Please use this identifier to cite or link to this item: https://www.um.edu.mt/library/oar/handle/123456789/104640
Title: Grounded textual entailment
Authors: Trong Vu, Hoa
Greco, Claudio
Erofeeva, Aliia
Jafaritazehjan, Somayeh
Linders, Guido
Tanti, Marc
Testoni, Alberto
Bernardi, Raffaella
Gatt, Albert
Keywords: Semantic computing
Error-correcting codes (Information theory)
Data sets
Issue Date: 2018
Publisher: Association for Computational Linguistics
Citation: Trong Vu, H., Greco, C., Erofeeva, A., Jafaritazehjan, S., Linders, G., Tanti, M. . . Gatt, A. (2018).
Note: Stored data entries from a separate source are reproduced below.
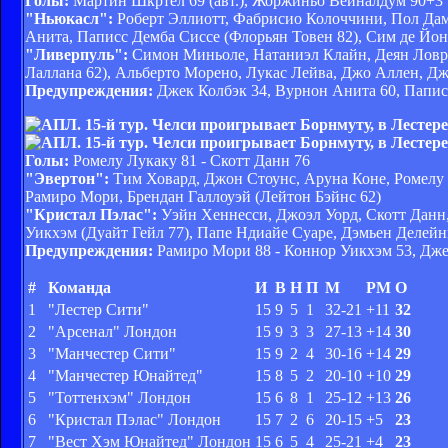
Голы:
Мартин Шкртел 69 (авт.), Жоржиньо Вейналдум 90+3
"Ньюкасл":
Роберт Эллиотт, Фабрисио Колоччини, Пол Дам
Анита, Паписс Демба Сиссе (Флорьян Товен 82), Сим де Йон
"Ливерпуль":
Симон Миньоле, Натаниэл Клайн, Деян Ловре
Лаллана 62), Альберто Морено, Лукас Лейва, Джо Аллен, Д
Предупреждения:
Джек Колбэк 34, Вурнон Анита 60, Паписс
Голы:
Ромелу Лукаку 81 - Скотт Данн 76
"Эвертон":
Тим Ховард, Джон Стоунс, Аруна Коне, Ромелу Л
Рамиро Мори, Брендан Галлоуэй (Лейтон Бэйнс 62)
"Кристал Пэлас":
Уэйн Хеннесси, Джоэл Уорд, Скотт Данн
Уикхэм (Дуайт Гейл 77), Папе Ндиайе Суаре, Дэмьен Делей
Предупреждения:
Рамиро Мори 88 - Коннор Уикхэм 53, Дж
#
Команда
И
В
Н
П
М
РМ
О
1
"Лестер Сити"
15
9
5
1
32-21
+11
32
2
"Арсенал" Лондон
15
9
3
3
27-13
+14
30
3
"Манчестер Сити"
15
9
2
4
30-16
+14
29
4
"Манчестер Юнайтед"
15
8
5
2
20-10
+10
29
5
"Тоттенхэм" Лондон
15
6
8
1
25-12
+13
26
6
"Кристал Пэлас" Лондон
15
7
2
6
20-15
+5
23
7
"Вест Хэм Юнайтед" Лондон
15
6
5
4
25-21
+4
23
Grounded textual entailment. Proceedings of the 27th International Conference on Computational Linguistics, Santa Fe. 2354-2368.
Abstract: Capturing semantic relations between sentences, such as entailment, is a long-standing challenge for computational semantics. Logic-based models analyse entailment in terms of possible worlds (interpretations, or situations) where a premise P entails a hypothesis H iff in all worlds where P is true, H is also true. Statistical models view this relationship probabilistically, addressing it in terms of whether a human would likely infer H from P. In this paper, we wish to bridge these two perspectives, by arguing for a visually-grounded version of the Textual Entailment task. Specifically, we ask whether models can perform better if, in addition to P and H, there is also an image (corresponding to the relevant “world” or “situation”). We use a multimodal version of the SNLI dataset (Bowman et al., 2015) and we compare “blind” and visually-augmented models of textual entailment. We show that visual information is beneficial, but we also conduct an in-depth error analysis that reveals that current multimodal models are not performing “grounding” in an optimal fashion.